About twenty-four hours before the new rule emerged, U.S. District Judge Beryl A. Howell in Washington, D.C., had ruled unconstitutional a sixty-four-year old law that had banned any “assembly” or “displays” anywhere on Supreme Court property, although the judge limited her ruling to the ban as it applied only to the marble plaza in front of the building.
While the Supreme Court had on its books six other regulations on the use of its property, none of those had gone beyond the old law to deal with demonstrations or protests in or around the courthouse. The Court’s police force had understood the old law to permit the Court to allow only two kinds of activity on its plaza: television crew interviews on days the Court had held hearings, and taking photographs for commercial or professional purposes with the Court’s permission. (The Court’s full set of regulations on its property can be read here.)

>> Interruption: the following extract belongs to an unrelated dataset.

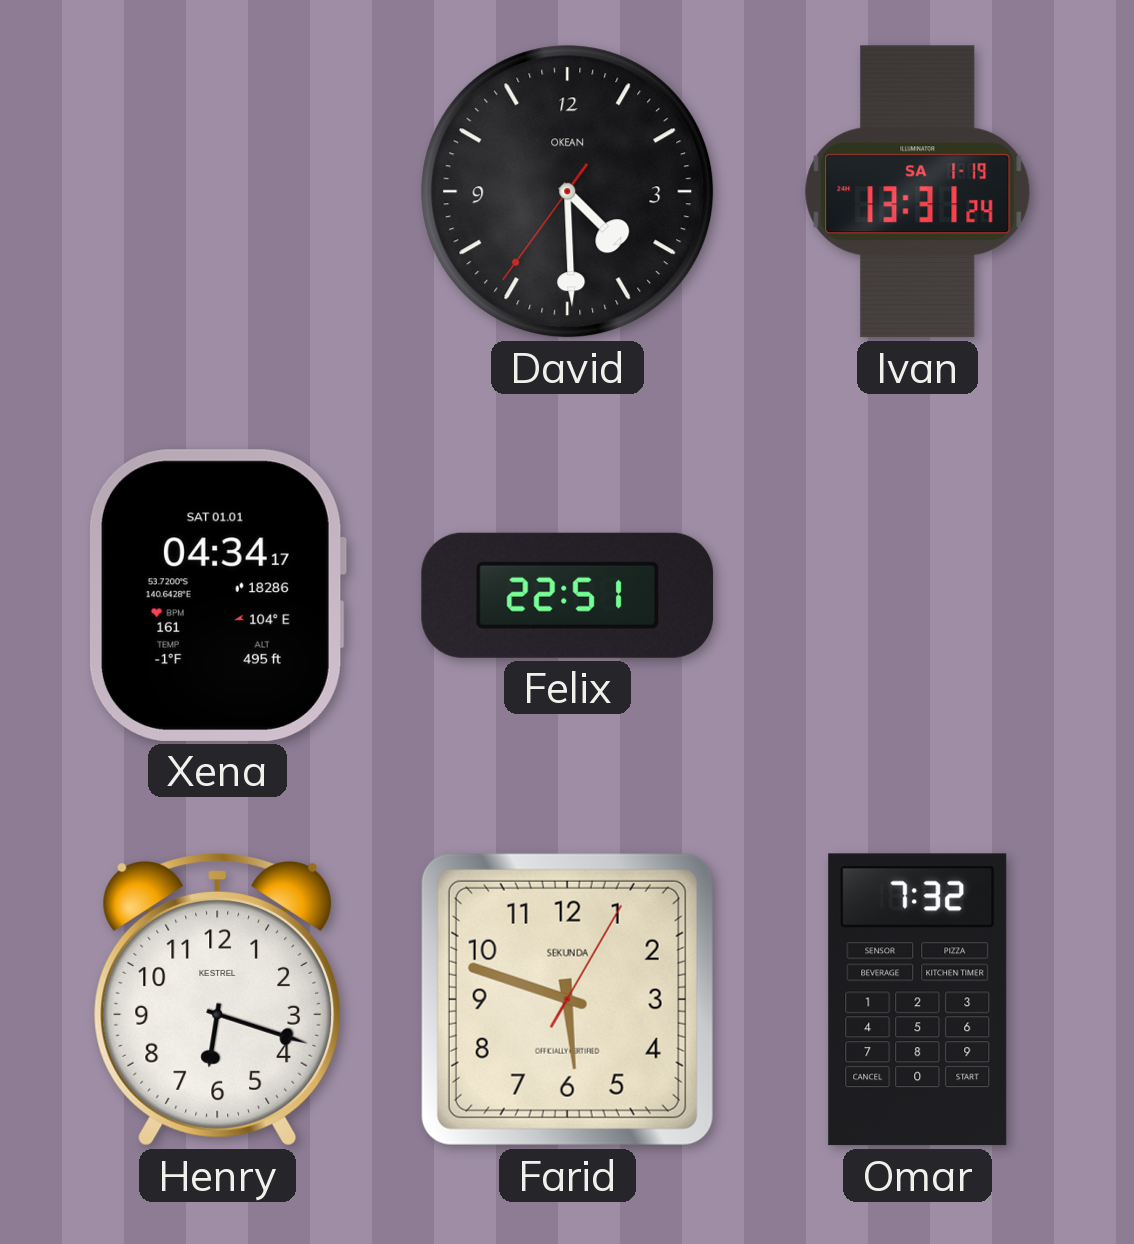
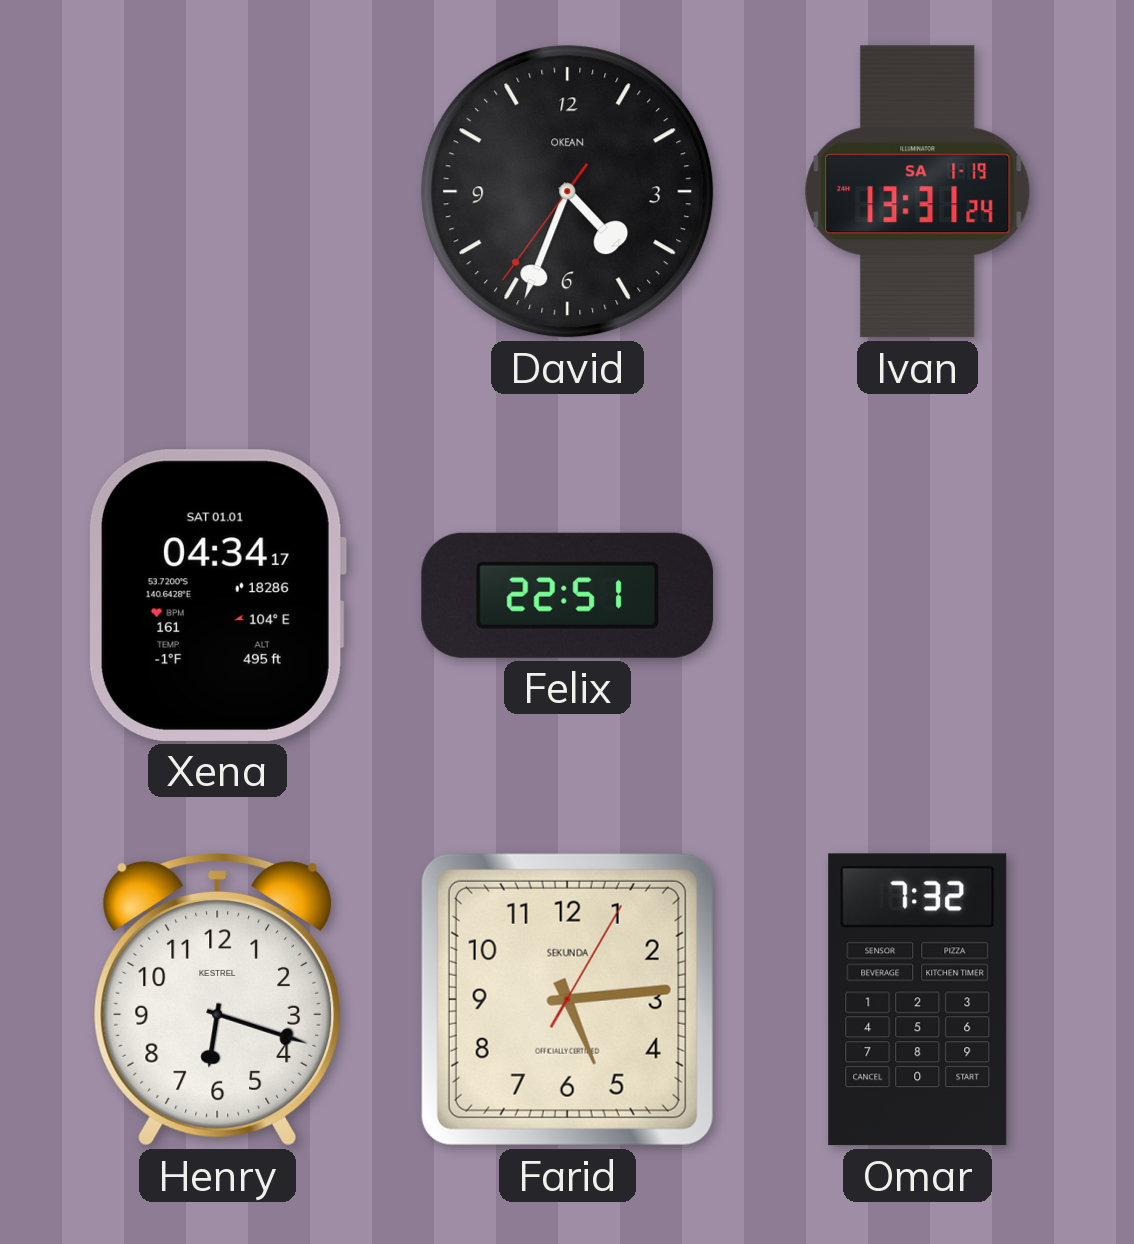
David: 4:29 -> 4:33
Farid: 5:48 -> 5:14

While the new regulation, like all laws or rules, might seem open to differing interpretations, the Supreme Court’s public information officer, Kathleen Arberg, said the Court would not have any comment beyond the text of the new regulation.
The Court’s new rule, for example, said that the new ban “does not include casual use [of the building and grounds other than the sidewalks] by visitors or tourists that is not reasonably likely to attract a crowd or onlookers.” There is no definition of “casual use,” but that exception seemed to be a response, at least in part, to Judge Howell’s suggestion that the old law she struck down went so far as to ban school children from appearing on the plaza wearing a T-shirt with the logo or name of their school.
The phrase in the new rule that what is banned are actions “reasonably likely to draw a crowd or onlookers” essentially means that it will be up to the Court’s police force to decide what that would entail.
It is not clear whether the new rule would ban a single picket from going on the plaza wearing or carrying a sign — the kind of activity by a Maryland college student that was explicitly involved in the case that led to Judge Howell’s decision.
New Regulation 7 imposes a flat ban on “a demonstration within the Supreme Court building or grounds,” but in an earlier part says that it “does not apply on the perimeter sidewalks on the Supreme Court grounds.” (The Court itself had ruled in 1983 that its control on activity on its property did not apply on those sidewalks.)
The new regulation defines what is now banned as “demonstrations, picketing, speechmaking, marching, holding vigils or religious services and all other like forms of conduct that involve the communication or expression of views or grievances, engaged in by one or more persons, the conduct of which is reasonably likely to draw a crowd or onlookers.” It is clear that it does apply to the marble plaza, as well as elsewhere on the outside of the building (other than the sidewalks) and everywhere inside the building.